TASK REQUIREMENTS:
Using the listing below, print the line containing "En tanto, la Delegada Presidencial de", the line containing "今年を締める用意はできた？ク", and each line between them, exactly and nothing else. Pictures stay out of the print.

EXERCISE INPUTS:
========

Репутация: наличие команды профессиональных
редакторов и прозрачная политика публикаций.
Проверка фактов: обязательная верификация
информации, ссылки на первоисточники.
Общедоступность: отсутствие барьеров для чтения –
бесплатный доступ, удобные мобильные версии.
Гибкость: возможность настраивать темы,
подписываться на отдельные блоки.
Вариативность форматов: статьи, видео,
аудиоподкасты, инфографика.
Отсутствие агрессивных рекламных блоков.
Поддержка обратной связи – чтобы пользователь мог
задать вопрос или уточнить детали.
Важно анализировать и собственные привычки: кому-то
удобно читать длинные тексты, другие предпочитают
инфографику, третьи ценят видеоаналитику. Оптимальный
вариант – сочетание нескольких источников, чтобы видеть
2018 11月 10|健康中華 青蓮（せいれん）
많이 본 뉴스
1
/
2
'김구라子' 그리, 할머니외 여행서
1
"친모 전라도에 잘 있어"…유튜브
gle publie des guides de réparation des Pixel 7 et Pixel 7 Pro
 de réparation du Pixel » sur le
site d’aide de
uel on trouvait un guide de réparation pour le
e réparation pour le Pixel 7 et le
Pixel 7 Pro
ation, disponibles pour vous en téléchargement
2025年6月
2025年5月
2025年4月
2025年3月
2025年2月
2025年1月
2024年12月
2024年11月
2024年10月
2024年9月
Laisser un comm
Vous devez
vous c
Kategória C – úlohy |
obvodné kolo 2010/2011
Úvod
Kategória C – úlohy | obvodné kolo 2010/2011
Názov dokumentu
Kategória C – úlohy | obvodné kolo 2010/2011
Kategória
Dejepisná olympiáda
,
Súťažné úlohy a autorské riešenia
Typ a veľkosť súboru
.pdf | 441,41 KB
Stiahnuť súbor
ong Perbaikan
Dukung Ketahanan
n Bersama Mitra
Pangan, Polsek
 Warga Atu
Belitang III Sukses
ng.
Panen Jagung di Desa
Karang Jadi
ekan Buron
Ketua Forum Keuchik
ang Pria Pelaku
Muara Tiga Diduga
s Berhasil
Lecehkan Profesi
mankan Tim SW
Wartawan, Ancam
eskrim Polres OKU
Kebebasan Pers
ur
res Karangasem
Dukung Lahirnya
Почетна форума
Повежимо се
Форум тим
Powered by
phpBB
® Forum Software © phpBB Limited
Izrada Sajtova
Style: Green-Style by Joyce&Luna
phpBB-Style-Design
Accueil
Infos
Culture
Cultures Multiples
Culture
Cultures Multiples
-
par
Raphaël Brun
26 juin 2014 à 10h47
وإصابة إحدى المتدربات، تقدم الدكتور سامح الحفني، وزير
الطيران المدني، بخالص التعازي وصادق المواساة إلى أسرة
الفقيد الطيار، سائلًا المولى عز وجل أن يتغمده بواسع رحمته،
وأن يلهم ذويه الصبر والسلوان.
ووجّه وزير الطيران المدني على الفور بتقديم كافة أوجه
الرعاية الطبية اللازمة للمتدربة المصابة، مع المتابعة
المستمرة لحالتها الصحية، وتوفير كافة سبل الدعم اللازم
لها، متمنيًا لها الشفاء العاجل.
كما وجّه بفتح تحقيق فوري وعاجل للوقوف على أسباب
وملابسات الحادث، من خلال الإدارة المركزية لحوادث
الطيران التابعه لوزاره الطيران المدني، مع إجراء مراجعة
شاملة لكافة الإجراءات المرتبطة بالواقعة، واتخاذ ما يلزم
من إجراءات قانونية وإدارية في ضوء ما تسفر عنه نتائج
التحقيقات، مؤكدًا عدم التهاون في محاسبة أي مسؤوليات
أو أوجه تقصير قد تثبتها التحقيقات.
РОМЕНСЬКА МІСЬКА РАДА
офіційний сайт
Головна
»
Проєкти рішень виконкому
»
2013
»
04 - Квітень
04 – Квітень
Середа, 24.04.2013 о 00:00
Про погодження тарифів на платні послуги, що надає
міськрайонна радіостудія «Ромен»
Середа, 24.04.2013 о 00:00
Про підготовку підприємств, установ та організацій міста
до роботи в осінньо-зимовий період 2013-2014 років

========

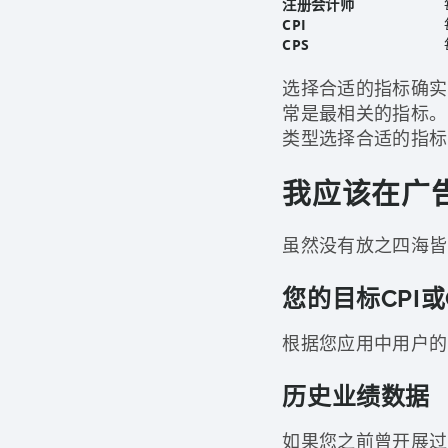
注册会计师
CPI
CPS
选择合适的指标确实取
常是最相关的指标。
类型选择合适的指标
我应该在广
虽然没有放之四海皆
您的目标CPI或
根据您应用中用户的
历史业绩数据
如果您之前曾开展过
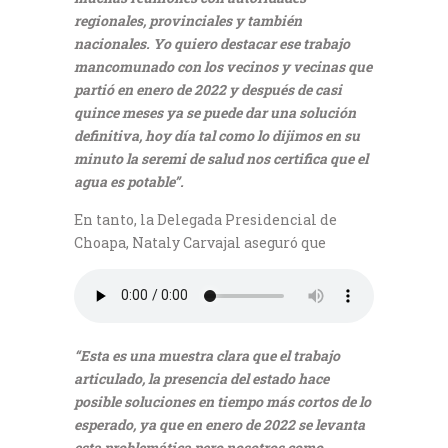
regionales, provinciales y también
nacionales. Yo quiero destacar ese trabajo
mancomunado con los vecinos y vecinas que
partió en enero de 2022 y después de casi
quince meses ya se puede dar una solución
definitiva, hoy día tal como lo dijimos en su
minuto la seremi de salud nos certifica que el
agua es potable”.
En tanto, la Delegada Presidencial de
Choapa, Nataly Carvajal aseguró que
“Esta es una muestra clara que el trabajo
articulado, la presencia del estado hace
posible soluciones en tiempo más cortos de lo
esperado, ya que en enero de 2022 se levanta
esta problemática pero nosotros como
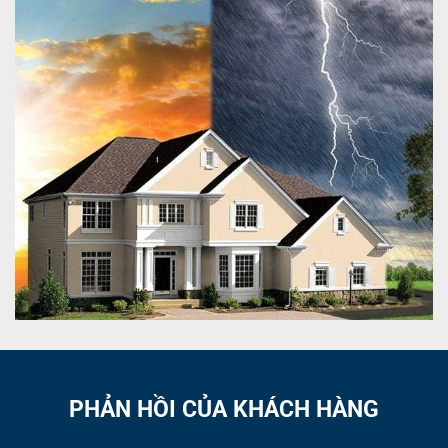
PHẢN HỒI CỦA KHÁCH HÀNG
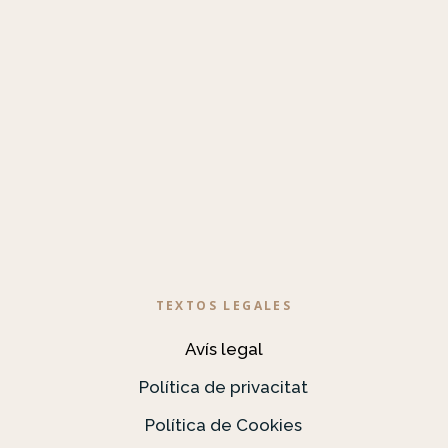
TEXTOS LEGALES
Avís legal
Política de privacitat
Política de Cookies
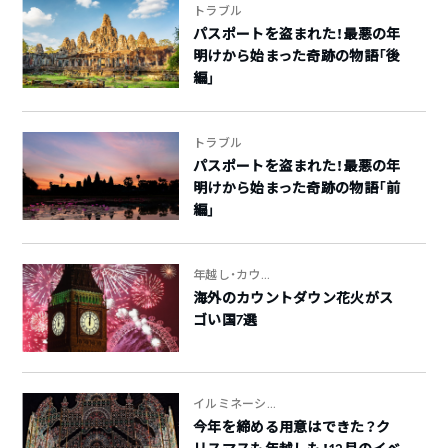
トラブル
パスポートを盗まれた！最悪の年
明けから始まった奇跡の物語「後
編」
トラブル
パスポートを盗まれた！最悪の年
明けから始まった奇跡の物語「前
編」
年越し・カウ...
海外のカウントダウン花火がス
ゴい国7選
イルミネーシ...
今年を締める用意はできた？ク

========

RESPONSE FOR THIS EXERCISE:
En tanto, la Delegada Presidencial de
Choapa, Nataly Carvajal aseguró que
“Esta es una muestra clara que el trabajo
articulado, la presencia del estado hace
posible soluciones en tiempo más cortos de lo
esperado, ya que en enero de 2022 se levanta
esta problemática pero nosotros como
PHẢN HỒI CỦA KHÁCH HÀNG
TEXTOS LEGALES
Avís legal
Política de privacitat
Política de Cookies
トラブル
パスポートを盗まれた！最悪の年
明けから始まった奇跡の物語「後
編」
トラブル
パスポートを盗まれた！最悪の年
明けから始まった奇跡の物語「前
編」
年越し・カウ...
海外のカウントダウン花火がス
ゴい国7選
イルミネーシ...
今年を締める用意はできた？ク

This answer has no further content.